# Electric Hand Pruners ... Expensive but worth it !!



## M.D. Vaden (Feb 23, 2019)

Last autumn I bought some Zenport electric hand pruners for occasional fruit tree work. But it started with a mega wisteria arbor around a house that took days and days. My dominant or right hand feels the best it has in a few years, and I only need to use the pruners every few weeks or so. I also bought left handed Felco hand pruners to wear with right handed ones, plus a Felco mini lopper to use in conjunction. The brand I chose for the electric pruners was the Zenport ... VIDEO > >


----------



## LegDeLimber (Mar 4, 2019)

Nifty tool for those of us with carpal tunnels issues. But yikes at the price.
Amazon shows them at a bit over a thou.

I'm short, So I would have to wear a long sleeve shirt and run the cord down my sleeve, to keep from staying tangled in the bushes.
But then that would make holstering the tool rather un-doable.

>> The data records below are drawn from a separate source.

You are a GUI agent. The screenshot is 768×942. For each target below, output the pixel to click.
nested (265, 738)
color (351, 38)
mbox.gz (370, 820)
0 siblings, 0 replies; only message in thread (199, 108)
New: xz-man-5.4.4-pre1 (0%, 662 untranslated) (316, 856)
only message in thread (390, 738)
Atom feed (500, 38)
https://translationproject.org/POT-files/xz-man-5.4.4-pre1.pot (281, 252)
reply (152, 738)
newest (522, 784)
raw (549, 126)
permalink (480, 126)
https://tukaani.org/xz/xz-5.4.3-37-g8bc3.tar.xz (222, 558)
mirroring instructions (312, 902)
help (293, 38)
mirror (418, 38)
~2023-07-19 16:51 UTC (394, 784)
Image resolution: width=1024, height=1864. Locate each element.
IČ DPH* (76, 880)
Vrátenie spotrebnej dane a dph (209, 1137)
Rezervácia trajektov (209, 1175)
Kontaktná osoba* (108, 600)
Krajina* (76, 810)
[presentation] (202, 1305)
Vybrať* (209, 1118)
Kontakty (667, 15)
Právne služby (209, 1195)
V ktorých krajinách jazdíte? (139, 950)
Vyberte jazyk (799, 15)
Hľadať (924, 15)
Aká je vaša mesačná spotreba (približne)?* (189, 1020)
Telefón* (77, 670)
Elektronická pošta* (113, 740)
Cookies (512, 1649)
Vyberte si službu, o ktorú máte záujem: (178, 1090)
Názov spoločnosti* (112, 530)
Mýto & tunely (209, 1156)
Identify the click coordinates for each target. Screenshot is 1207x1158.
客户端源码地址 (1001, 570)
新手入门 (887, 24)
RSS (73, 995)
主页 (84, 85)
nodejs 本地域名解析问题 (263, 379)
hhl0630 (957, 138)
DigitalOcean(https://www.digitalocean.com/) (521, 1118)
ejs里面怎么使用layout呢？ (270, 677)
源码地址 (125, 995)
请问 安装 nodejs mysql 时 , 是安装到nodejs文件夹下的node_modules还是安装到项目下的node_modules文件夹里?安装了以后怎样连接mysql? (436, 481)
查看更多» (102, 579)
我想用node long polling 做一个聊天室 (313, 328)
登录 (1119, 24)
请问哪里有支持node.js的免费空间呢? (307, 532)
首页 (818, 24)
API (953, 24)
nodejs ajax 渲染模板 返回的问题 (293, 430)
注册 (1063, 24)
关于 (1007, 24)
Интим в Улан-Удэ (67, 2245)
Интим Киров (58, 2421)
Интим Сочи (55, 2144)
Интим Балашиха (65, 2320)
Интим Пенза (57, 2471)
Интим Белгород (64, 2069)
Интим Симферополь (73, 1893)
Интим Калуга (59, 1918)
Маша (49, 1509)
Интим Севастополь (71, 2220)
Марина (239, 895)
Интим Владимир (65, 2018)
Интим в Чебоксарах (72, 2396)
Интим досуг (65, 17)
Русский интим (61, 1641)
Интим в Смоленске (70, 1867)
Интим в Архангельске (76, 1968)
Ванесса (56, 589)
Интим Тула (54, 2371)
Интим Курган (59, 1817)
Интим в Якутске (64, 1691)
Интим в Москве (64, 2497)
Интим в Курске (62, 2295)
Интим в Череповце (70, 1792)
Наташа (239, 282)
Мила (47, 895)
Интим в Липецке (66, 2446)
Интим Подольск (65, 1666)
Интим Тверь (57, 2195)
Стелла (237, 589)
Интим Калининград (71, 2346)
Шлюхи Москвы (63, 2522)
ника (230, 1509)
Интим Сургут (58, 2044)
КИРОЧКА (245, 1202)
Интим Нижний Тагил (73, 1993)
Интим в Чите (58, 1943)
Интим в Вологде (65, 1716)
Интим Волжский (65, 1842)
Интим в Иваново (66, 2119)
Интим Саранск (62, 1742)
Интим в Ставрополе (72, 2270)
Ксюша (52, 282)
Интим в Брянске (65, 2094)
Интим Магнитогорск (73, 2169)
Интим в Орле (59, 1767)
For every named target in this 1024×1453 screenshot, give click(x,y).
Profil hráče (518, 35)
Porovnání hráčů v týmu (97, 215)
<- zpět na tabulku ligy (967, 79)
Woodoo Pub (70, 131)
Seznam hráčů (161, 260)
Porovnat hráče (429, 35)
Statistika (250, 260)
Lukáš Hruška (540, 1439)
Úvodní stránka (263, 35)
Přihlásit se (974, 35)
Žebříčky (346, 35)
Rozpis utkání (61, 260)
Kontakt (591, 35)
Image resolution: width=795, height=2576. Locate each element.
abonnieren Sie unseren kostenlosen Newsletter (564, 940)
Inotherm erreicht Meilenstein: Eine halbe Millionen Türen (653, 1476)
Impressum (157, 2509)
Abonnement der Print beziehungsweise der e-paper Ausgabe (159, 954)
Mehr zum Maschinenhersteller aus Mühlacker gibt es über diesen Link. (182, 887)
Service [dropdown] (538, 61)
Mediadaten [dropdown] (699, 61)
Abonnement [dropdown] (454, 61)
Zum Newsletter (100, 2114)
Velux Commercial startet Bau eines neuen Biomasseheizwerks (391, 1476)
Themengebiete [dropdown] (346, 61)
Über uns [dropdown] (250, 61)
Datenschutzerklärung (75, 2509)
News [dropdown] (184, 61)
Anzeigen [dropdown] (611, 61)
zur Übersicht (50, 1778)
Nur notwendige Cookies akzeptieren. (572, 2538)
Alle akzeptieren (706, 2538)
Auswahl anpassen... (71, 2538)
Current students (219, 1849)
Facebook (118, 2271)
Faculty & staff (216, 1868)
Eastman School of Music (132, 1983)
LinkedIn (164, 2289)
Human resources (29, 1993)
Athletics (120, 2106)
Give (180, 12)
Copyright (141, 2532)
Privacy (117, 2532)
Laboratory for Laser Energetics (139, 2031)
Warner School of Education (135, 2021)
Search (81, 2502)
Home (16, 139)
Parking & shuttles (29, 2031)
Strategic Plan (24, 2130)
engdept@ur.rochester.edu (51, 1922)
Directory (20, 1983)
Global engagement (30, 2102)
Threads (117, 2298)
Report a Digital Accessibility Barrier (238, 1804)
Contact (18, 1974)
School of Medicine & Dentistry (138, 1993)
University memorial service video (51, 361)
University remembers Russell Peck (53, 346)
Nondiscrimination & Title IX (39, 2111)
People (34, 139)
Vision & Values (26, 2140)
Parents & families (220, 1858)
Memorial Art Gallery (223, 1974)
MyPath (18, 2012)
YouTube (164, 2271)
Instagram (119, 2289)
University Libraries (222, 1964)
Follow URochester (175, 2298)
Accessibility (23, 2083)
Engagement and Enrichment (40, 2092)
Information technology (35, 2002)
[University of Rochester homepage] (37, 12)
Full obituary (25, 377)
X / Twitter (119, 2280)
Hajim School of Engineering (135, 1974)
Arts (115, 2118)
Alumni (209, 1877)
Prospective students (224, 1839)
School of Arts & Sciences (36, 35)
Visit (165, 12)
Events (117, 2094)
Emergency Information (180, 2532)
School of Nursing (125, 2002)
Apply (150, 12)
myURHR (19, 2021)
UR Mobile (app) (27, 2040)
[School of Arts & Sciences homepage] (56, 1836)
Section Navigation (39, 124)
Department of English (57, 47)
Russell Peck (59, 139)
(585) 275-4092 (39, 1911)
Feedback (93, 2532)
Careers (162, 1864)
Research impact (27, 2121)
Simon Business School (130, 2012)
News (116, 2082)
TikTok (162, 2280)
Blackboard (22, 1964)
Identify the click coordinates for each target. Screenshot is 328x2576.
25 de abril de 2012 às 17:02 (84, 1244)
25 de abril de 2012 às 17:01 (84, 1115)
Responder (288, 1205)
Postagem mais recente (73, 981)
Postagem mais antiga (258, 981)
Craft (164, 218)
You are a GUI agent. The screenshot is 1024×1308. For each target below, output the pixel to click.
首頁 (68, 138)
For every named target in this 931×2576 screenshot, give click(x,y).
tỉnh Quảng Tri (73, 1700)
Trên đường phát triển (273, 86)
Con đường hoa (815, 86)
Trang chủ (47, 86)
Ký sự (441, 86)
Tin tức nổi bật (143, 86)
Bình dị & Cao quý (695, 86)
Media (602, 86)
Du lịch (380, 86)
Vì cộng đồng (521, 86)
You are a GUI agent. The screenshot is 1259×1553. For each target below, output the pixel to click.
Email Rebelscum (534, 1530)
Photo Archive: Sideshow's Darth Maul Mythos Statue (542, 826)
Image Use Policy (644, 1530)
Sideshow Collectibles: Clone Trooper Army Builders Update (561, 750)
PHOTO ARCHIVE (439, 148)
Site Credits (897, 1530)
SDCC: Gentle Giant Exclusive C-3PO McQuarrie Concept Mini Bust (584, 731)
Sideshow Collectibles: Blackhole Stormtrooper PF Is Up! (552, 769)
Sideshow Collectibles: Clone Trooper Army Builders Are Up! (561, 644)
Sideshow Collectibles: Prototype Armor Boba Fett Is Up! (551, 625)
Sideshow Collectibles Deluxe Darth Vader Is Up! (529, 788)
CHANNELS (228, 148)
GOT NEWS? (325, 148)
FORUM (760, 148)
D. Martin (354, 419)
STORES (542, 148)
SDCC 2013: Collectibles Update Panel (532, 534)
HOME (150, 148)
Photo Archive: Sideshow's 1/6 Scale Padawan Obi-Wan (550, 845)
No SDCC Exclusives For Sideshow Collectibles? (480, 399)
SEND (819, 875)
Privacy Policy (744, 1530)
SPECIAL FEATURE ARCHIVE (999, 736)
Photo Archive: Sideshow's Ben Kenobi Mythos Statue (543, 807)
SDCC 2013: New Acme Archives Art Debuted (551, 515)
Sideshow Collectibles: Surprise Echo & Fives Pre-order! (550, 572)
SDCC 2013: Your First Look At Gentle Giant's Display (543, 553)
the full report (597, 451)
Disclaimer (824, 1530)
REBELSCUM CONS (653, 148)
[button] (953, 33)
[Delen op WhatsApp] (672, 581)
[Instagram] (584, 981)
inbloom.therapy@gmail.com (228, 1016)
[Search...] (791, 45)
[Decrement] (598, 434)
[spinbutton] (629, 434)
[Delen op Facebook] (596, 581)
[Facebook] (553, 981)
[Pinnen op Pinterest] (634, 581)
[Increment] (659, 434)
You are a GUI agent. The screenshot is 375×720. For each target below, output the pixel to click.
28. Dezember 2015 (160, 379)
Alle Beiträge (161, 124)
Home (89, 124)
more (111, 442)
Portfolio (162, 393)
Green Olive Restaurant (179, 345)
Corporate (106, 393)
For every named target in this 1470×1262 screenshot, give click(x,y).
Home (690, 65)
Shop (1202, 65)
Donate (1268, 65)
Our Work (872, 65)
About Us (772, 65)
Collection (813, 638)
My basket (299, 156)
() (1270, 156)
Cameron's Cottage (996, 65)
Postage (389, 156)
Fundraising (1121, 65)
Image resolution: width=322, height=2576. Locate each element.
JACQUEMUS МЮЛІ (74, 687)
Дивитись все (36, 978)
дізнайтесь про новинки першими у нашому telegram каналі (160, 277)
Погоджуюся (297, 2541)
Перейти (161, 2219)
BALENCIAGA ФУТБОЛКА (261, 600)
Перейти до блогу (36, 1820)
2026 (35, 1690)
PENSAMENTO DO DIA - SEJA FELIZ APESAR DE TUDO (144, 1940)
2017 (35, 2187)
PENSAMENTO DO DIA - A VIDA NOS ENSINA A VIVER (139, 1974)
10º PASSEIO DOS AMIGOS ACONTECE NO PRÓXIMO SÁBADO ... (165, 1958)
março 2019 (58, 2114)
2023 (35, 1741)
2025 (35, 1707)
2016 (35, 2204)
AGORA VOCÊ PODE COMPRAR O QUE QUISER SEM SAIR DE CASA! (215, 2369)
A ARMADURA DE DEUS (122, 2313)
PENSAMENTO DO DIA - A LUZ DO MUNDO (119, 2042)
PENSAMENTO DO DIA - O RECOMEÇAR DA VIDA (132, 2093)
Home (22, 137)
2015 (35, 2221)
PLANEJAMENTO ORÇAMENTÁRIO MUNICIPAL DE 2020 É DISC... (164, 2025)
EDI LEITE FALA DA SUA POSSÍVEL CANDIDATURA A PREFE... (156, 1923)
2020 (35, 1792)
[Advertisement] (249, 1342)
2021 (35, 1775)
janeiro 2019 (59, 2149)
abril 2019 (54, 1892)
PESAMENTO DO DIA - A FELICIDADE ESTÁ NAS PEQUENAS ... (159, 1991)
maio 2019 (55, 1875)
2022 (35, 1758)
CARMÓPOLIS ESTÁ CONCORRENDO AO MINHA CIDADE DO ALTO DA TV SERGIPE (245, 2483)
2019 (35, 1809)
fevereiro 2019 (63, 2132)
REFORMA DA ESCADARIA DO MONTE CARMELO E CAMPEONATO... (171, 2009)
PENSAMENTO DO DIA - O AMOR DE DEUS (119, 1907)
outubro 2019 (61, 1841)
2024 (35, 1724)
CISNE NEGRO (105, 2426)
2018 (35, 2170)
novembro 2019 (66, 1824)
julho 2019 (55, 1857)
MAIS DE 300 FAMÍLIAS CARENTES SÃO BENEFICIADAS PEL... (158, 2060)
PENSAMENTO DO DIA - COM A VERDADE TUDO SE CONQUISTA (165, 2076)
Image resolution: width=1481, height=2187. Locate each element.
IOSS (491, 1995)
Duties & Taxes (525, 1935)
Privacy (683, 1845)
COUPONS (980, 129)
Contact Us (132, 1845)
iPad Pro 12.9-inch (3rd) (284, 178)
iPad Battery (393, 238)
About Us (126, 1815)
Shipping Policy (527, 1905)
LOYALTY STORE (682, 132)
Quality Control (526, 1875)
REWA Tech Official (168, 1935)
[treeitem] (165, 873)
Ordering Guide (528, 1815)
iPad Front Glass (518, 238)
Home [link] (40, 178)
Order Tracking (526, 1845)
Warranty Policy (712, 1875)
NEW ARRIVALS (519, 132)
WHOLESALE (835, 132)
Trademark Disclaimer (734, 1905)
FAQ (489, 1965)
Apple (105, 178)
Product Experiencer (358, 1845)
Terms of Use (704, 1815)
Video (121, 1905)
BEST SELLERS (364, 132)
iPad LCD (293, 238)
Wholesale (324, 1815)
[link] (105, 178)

I guess I'll have to stay with my Fiskars prunning stiks and Corona hand shears. 
Still have to put some effort into griping the "pruning stik", but the slide action uses your whole arm and shoulders so spreads the work a little.
Still puts a load on the hands and particularly the wrist though....sigh.
Handy as heck for working in prickly stuff though or where you just can't swing the handles of lopping shears.

I only have my residential yard to look after, fruit trees are a thing of the past, so not too terrible much cutting any more.
But with all above said? You better well believe I'd be tickled if Santa Clause left one of the electric snippers for me to try out!


----------